PCGS will be accepting coins for the Crossover Service promotion from Jan. 27 to Feb. 1. The usual Crossover Service submission fee will be waived only during that time period on coins that do not cross over into PCGS holders.
If PCGS deems that a submitted coin, already graded by another service, qualifies for the grade the submitter specifies, the standard grading fee will apply plus 1 percent of the firm’s guarantee premium.
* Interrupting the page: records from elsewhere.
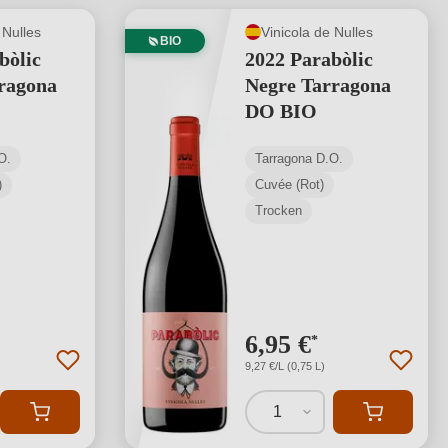
 Nulles
Vinicola de Nulles
BIO
bòlic
2022 Parabòlic
ragona
Negre Tarragona
DO BIO
O.
Tarragona D.O.
)
Cuvée (Rot)
Trocken
6,95 €
*
9,27 €/L (0,75 L)
1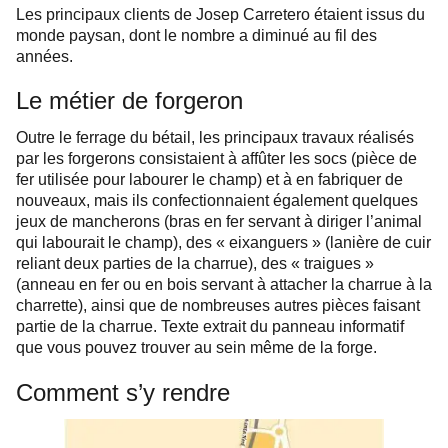
Les principaux clients de Josep Carretero étaient issus du
monde paysan, dont le nombre a diminué au fil des
années.
Le métier de forgeron
Outre le ferrage du bétail, les principaux travaux réalisés
par les forgerons consistaient à affûter les socs (pièce de
fer utilisée pour labourer le champ) et à en fabriquer de
nouveaux, mais ils confectionnaient également quelques
jeux de mancherons (bras en fer servant à diriger l’animal
qui labourait le champ), des « eixanguers » (lanière de cuir
reliant deux parties de la charrue), des « traigues »
(anneau en fer ou en bois servant à attacher la charrue à la
charrette), ainsi que de nombreuses autres pièces faisant
partie de la charrue. Texte extrait du panneau informatif
que vous pouvez trouver au sein même de la forge.
Comment s’y rendre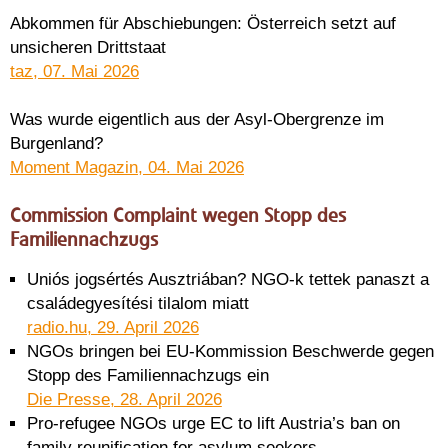
Abkommen für Abschiebungen: Österreich setzt auf
unsicheren Drittstaat
taz, 07. Mai 2026
Was wurde eigentlich aus der Asyl-Obergrenze im
Burgenland?
Moment Magazin, 04. Mai 2026
Commission Complaint wegen Stopp des
Familiennachzugs
Uniós jogsértés Ausztriában? NGO-k tettek panaszt a
családegyesítési tilalom miatt
radio.hu, 29. April 2026
NGOs bringen bei EU-Kommission Beschwerde gegen
Stopp des Familiennachzugs ein
Die Presse, 28. April 2026
Pro-refugee NGOs urge EC to lift Austria’s ban on
family reunification for asylum seekers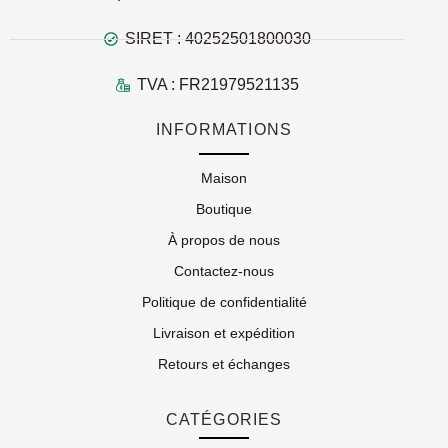
SIRET : 40252501800030
TVA : FR21979521135
INFORMATIONS
Maison
Boutique
À propos de nous
Contactez-nous
Politique de confidentialité
Livraison et expédition
Retours et échanges
CATÉGORIES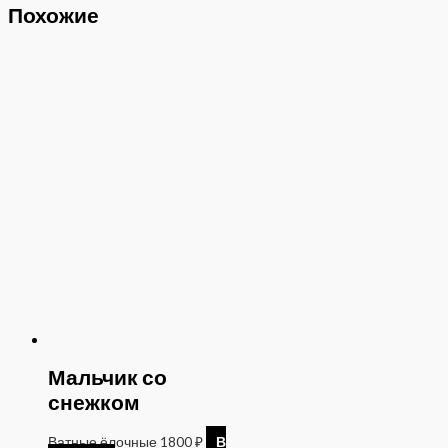
Похожие
Мальчик со
снежком
Ватные ёлочные
1800
₽
В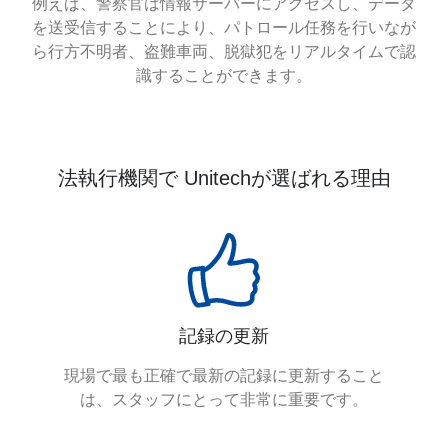
例えば、警察官は情報サーバーにアクセスし、データ
を送受信することにより、パトロール任務を行いなが
ら行方不明者、盗難車両、脱獄犯をリアルタイムで認
識することができます。
法執行機関で Unitechが選ばれる理由
記録の更新
現場で最も正確で最新の記録に更新すること
は、スタッフにとって非常に重要です。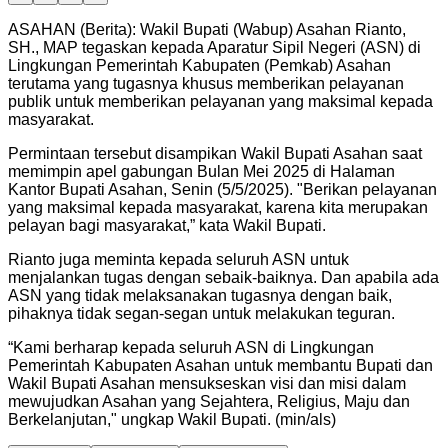
ASAHAN (Berita): Wakil Bupati (Wabup) Asahan Rianto,
SH., MAP tegaskan kepada Aparatur Sipil Negeri (ASN) di
Lingkungan Pemerintah Kabupaten (Pemkab) Asahan
terutama yang tugasnya khusus memberikan pelayanan
publik untuk memberikan pelayanan yang maksimal kepada
masyarakat.
Permintaan tersebut disampikan Wakil Bupati Asahan saat
memimpin apel gabungan Bulan Mei 2025 di Halaman
Kantor Bupati Asahan, Senin (5/5/2025). "Berikan pelayanan
yang maksimal kepada masyarakat, karena kita merupakan
pelayan bagi masyarakat,” kata Wakil Bupati.
Rianto juga meminta kepada seluruh ASN untuk
menjalankan tugas dengan sebaik-baiknya. Dan apabila ada
ASN yang tidak melaksanakan tugasnya dengan baik,
pihaknya tidak segan-segan untuk melakukan teguran.
“Kami berharap kepada seluruh ASN di Lingkungan
Pemerintah Kabupaten Asahan untuk membantu Bupati dan
Wakil Bupati Asahan mensukseskan visi dan misi dalam
mewujudkan Asahan yang Sejahtera, Religius, Maju dan
Berkelanjutan," ungkap Wakil Bupati. (min/als)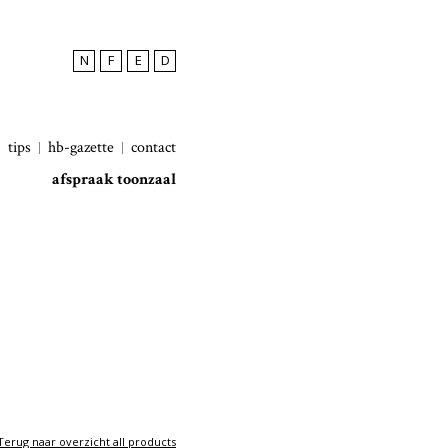
N
F
E
D
tips
hb-gazette
contact
afspraak toonzaal
Terug naar overzicht all products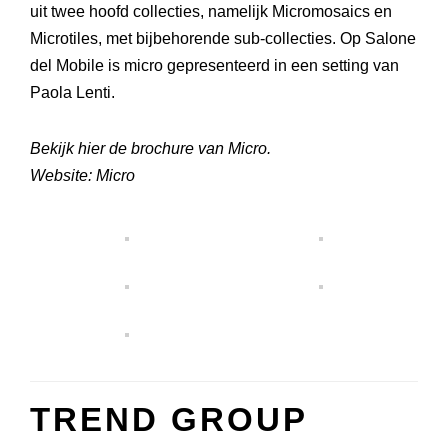
uit twee hoofd collecties, namelijk Micromosaics en
Microtiles, met bijbehorende sub-collecties. Op Salone
del Mobile is micro gepresenteerd in een setting van
Paola Lenti.
Bekijk
hier
de brochure van Micro.
Website:
Micro
TREND GROUP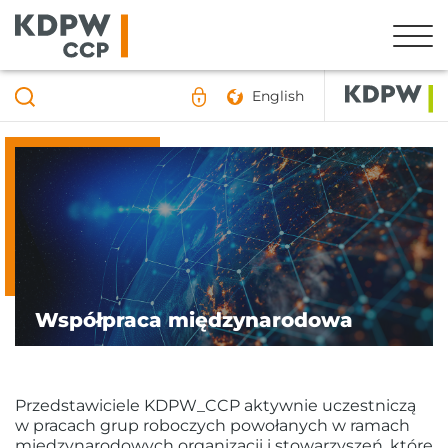
English
Współpraca międzynarodowa
Przedstawiciele KDPW_CCP aktywnie uczestniczą
w pracach grup roboczych powołanych w ramach
międzynarodowych organizacji i stowarzyszeń, które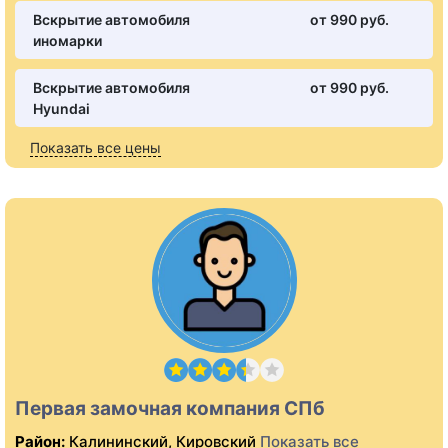
Вскрытие автомобиля
от 990 pуб.
иномарки
Вскрытие автомобиля
от 990 pуб.
Hyundai
Показать все цены
Первая замочная компания СПб
Район:
Калининский, Кировский
Показать все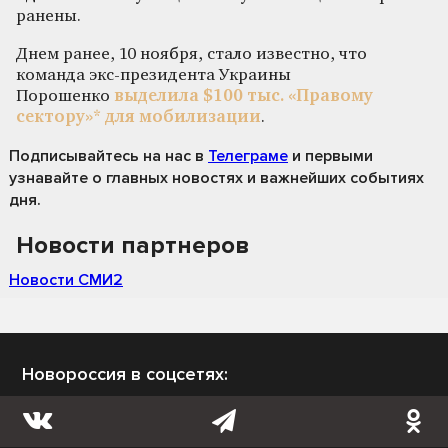
ранены.
Днем ранее, 10 ноября, стало известно, что
команда экс-президента Украины
Порошенко
выделила $100 тыс. «Правому
сектору»* для мобилизации
.
Подписывайтесь на нас
в
Телеграме
и первыми
узнавайте о главных новостях и важнейших событиях
дня.
Новости партнеров
Новости СМИ2
Новороссия в соцсетях: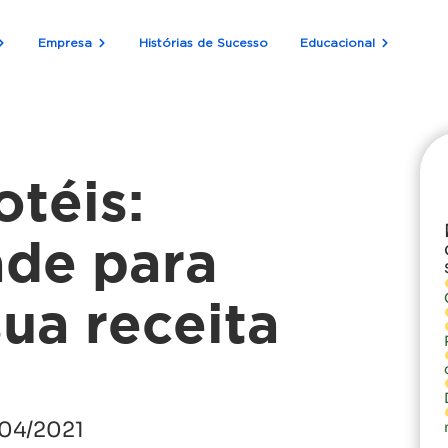
Empresa
Histórias de Sucesso
Educacional
otéis:
ade para
ua receita
04/2021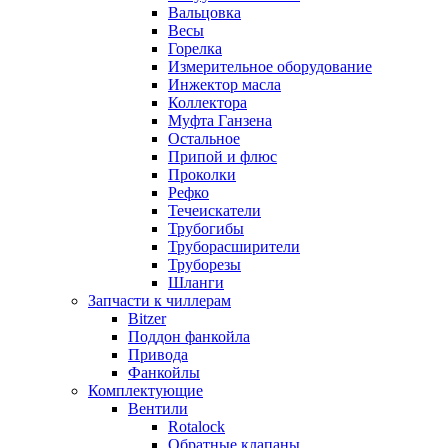
Вальцовка
Весы
Горелка
Измерительное оборудование
Инжектор масла
Коллектора
Муфта Ганзена
Остальное
Припой и флюс
Проколки
Рефко
Течеискатели
Трубогибы
Труборасширители
Труборезы
Шланги
Запчасти к чиллерам
Bitzer
Поддон фанкойла
Привода
Фанкойлы
Комплектующие
Вентили
Rotalock
Обратные клапаны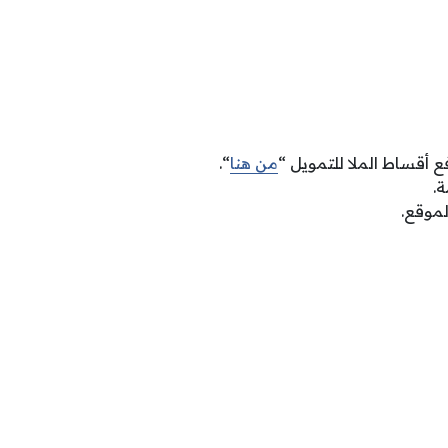
 أقساط الملا للتمويل “
من هنا
“.
ة.
موقع.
If the coin is not approved for encapsulation in a PCGS holder at the submitter’s specified grade, it will not cross, and it will be returned in its original holder at no fee.
“This is an excellent, risk-free opportunity to submit your coins that have been graded by other companies,” said Don Willis PCGS president.
For additional information about the Crossover Service limited-time special offer or the PCGS Collectors Education classes, contact PCGS customer service at the PCGS booth #807 during the Long Beach Expo or telephone PCGS at 800-447-8848.
On Feb. 1, PCGS director of collector education Michael Sherman will teach Grading 102, “Qualifiers, Proof Coins, Modern Coins and Difficult-to-Grade Coins,” and PCGS grader Mike Faraone will teach Grading 103, “No Grades and Counterfeit Detection.”
The two classes will be held separately from 10 a.m. to 3 p.m., and each class includes lunch provided by PCGS. Class sizes will be limited to 30 students each.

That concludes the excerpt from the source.